A 19th-century free-love venture that sought to establish a Utopian society in Central America but ended in disaster.
In the late 1850s, the Harmonial Brotherhood emerged as a sect led by Henderson Luelling, an Oregon orchard pioneer, with aspirations to create a Utopian society based on principles of vegetarianism, cold-water hydropathy, abstinence from stimulants, communal living, and free love. This last aspect, particularly, set them apart and made their communal life challenging in the societal context of San Francisco, prompting their departure to Honduras with the hope of founding a new Utopia on Tiger Island.
The journey to Central America aboard the schooner Santiago was fraught with hardships, including scarcity of food, internal conflicts, and disease. The Brotherhood’s strict dietary regimen, heavily reliant on coarse-ground whole wheat flour and devoid of meat or any stimulating substances, proved insufficient for their nutritional needs. This insufficiency led to a significant event known as the Egg War, a conflict over food that symbolized deeper leadership and ideological rifts within the group, eventually earning them the moniker “Discordant Devils” among the Santiago’s crew.

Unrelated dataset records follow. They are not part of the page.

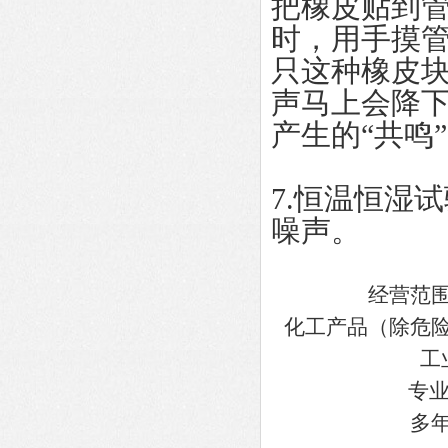
把橡皮贴到
时，用手摸
只这种橡皮块
声马上会降
产生的“共鸣
7.恒温恒湿
噪声。
经营范
化工产品（除危
工
专业
多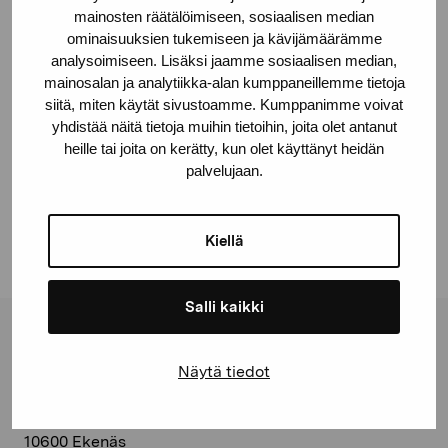
mainosten räätälöimiseen, sosiaalisen median
ominaisuuksien tukemiseen ja kävijämäärämme
© Kuvasto 2026
analysoimiseen. Lisäksi jaamme sosiaalisen median,
mainosalan ja analytiikka-alan kumppaneillemme tietoja
siitä, miten käytät sivustoamme. Kumppanimme voivat
yhdistää näitä tietoja muihin tietoihin, joita olet antanut
Dela:
heille tai joita on kerätty, kun olet käyttänyt heidän
palvelujaan.
Facebook
Linkedin
Kiellä
Salli kaikki
Stiftelsen Pro Artibus
Näytä tiedot
Gustav Wasas gata 11
10600 Ekenäs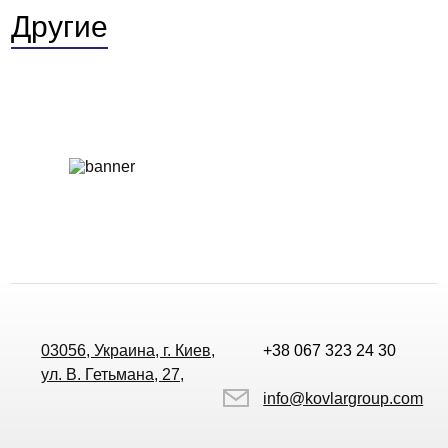
Другие
03056, Украина, г. Киев,
+38 067 323 24 30
ул. В. Гетьмана, 27,
info@kovlargroup.com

Upon reaching their destination, the group faced immediate setbacks, including tropical diseases like malaria or yellow fever, which their diet and hydropathic treatments could not combat effectively. The Brotherhood’s ideals quickly unraveled as their health declined and their community disintegrated, leading to their eventual return to San Francisco, defeated and disillusioned.
Henderson Luelling, the visionary behind this endeavor, later returned to the United States and continued to live under possibly an assumed name until his death in 1878.